Heiland praised Buenos Aires’ decision to turn to the IMF, and for the “really strong commitment by Argentine leaders to do the right thing.” In contrast, Khan admitted to a much greater concern for political risk. “Macri is already losing popularity, and the adjustment hasn’t even kicked in yet,” she declared. The slightest risk of a return to a Peronist government should give investors pause, she cautioned.
On the Brazilian elections, Welch opined that a crowded field of 6 centrist candidates had bolstered the popularity of candidates on both extremes, yet both first-round victors would need to move to the middle to secure a second-round victory. PT candidate Haddad may be prevented from moving to the center by internal party politics, he stated. Heiland argued that investors should focus not only on the final victor, but on the new president’s margin of victory and whether he had won a clear mandate.
“We won’t get what we want in Brazilian pension reform, but we can get some of it,” according to Aziz. Both leading candidates would need to compromise to pass a bill through the country’s fractured Congress. Aziz warned that the market wouldn’t react well to a lack of movement on this “critical” objective. Khan suggested that the market might be under-pricing the potential positive economic effects of a Bolsonaro victory, and noted that post-Lava Jato politicians would be finding a new way to make deals. Improvements in corporate governance were a welcome development for Brazilian corporate debtors. “But this could all go wrong if the PT returns,” she concluded.

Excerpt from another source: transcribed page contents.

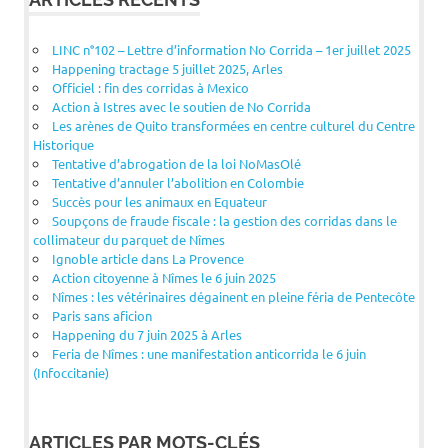
LINC n°102 – Lettre d’information No Corrida – 1er juillet 2025
Happening tractage 5 juillet 2025, Arles
Officiel : fin des corridas à Mexico
Action à Istres avec le soutien de No Corrida
Les arènes de Quito transformées en centre culturel du Centre
Historique
Tentative d’abrogation de la loi NoMasOlé
Tentative d’annuler l’abolition en Colombie
Succès pour les animaux en Equateur
Soupçons de fraude fiscale : la gestion des corridas dans le
collimateur du parquet de Nîmes
Ignoble article dans La Provence
Action citoyenne à Nîmes le 6 juin 2025
Nîmes : les vétérinaires dégainent en pleine féria de Pentecôte
Paris sans aficion
Happening du 7 juin 2025 à Arles
Feria de Nîmes : une manifestation anticorrida le 6 juin
(Infoccitanie)
ARTICLES PAR MOTS-CLÉS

The incoming AMLO administration in Mexico, along with NAFTA 2.0, were also a panel topic. “I’m not sure which way they will go [upon taking office],” stated Heiland. With NAFTA trade issues “hopefully off the table,” the new government will need to demonstrate the path it intends to follow. Aziz believed that President-elect AMLO will “play by the book” vis-à-vis the new trade accord, with the inclusion of a representative in the talks likely indicating a reduced risk of “drama.” Aziz deemed it possible that AMLO would prove to be a pragmatic leader, and praised Banxico for “not being behind the curve; it is where it should be.”

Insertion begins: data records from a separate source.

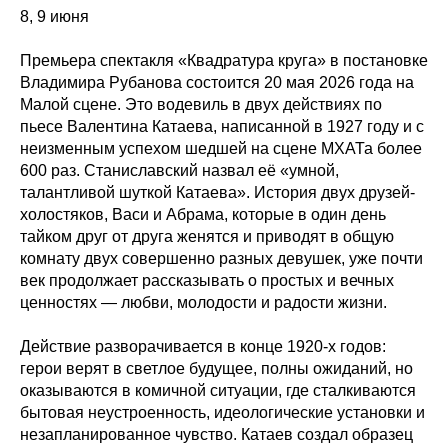
8, 9 июня
Премьера спектакля «Квадратура круга» в постановке
Владимира Рубанова состоится 20 мая 2026 года на
Малой сцене. Это водевиль в двух действиях по
пьесе Валентина Катаева, написанной в 1927 году и с
неизменным успехом шедшей на сцене МХАТа более
600 раз. Станиславский назвал её «умной,
талантливой шуткой Катаева». История двух друзей-
холостяков, Васи и Абрама, которые в один день
тайком друг от друга женятся и приводят в общую
комнату двух совершенно разных девушек, уже почти
век продолжает рассказывать о простых и вечных
ценностях — любви, молодости и радости жизни.
Действие разворачивается в конце 1920-х годов:
герои верят в светлое будущее, полны ожиданий, но
оказываются в комичной ситуации, где сталкиваются
бытовая неустроенность, идеологические установки и
незапланированное чувство. Катаев создал образец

Greater concern was signaled by Khan. “The market has given AMLO way too long of a honeymoon,” she declared. The conclusion of the revised NAFTA treaty came as no surprise to her; “I’m much more concerned about Pemex…it is poorly managed and could become a huge fallen angel.” AMLO’s appointments to Pemex management roles did nothing to inspire her confidence, she stated.